Is Motorola loosening the reins on hacking?

Taylor Martin
 from  Concord, NC
| Published: March 6, 2011

One of the biggest advantages of Android is its being open source. Not only can you completely customize the way it looks with themes and launcher replacement apps, you can also manipulate nearly every aspect of the operating system, if you so wish. Whether sticking to stock or flashing custom ROMs (manipulated versions of the operating system) is your bag, you can make Android entirely yours.

The problem is, some manufacturers aren't exactly supportive of all the development that goes on. Of the powerhouse Android manufacturers, Motorola is probably the most against rooting and hacking. Software – codenamed eFuse – on the Droid X was put in place to try to keep people from tampering with the bootloader. If unsigned software was flashed to the device, it would not boot until signed software was reinstalled. Fortunately, developers got smart and found a workaround. No other manufacturers have gone to such lengths to prevent users from hacking.

We were hoping – since developers are relentless and will more than likely find a workaround – Motorola would eventually give up. A few months back though, they made it very clear that locked down bootloaders weren't going anywhere.

The funny thing is, they have actually done very little to impede the hacking of the XOOM. The bootloader on their tablet is extremely easy to unlock and re-lock; it takes one command in a command prompt and a little know-how. I've rooted and hacked every Android device I've ever owned, and nothing has been so easy to unlock and root as the XOOM.

They also said that when you ship your XOOM to them for the LTE upgrade, they will still install the 4G modem and try to install the software update, even if it is sent in running unauthorized software. They recommend you revert it back to stock and re-lock the bootloader, but it isn't mandatory.
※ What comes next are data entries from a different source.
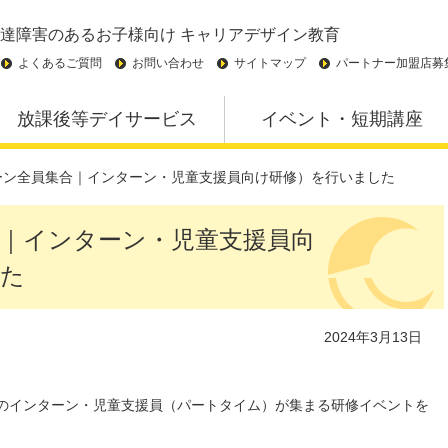
達障害のあるお子様向け
キャリアデザイン教育
よくあるご質問
お問い合わせ
サイトマップ
パートナー加盟店募
放課後等デイサービス
イベント・短期講座
ーン全員集合｜インターン・児童支援員向け研修）を行いました
｜インターン・児童支援員向
した
2024年3月13日
業所のインターン・児童支援員（パートタイム）が集まる研修イベントを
Is this support for development a tell tale for what we should expect from Motorola in the future? I'm not so sure, but I would like to think so (one can dream, right?). Motorola still believes that BLUR is the best thing since sliced bread. As futile as their efforts may be, I think they will try their best to force users to use it, and keep them from removing it or manipulating it in any way.

I have a feeling that all of this support for developers and hacking comes from the tight-knit, vertical integration that Motorola had with Google on the production of the XOOM. We know Google wants us to have fun with their software and push limits, I just hope some of that open source mentality rubbed off on Motorola when they were working so closely together. It could also be that BLUR isn't installed on the XOOM. Considering it's 100% Google's software, Motorola probably couldn't care less what you do with it.

Even if they don't plan on scrapping locked down bootloaders and MOTOBLUR, maybe they will realize how much easier it is not to care. What do you guys and gals think? Is Motorola turning over a new leaf? Are they learning to embrace and cherish developers? Or is this a one-time thing?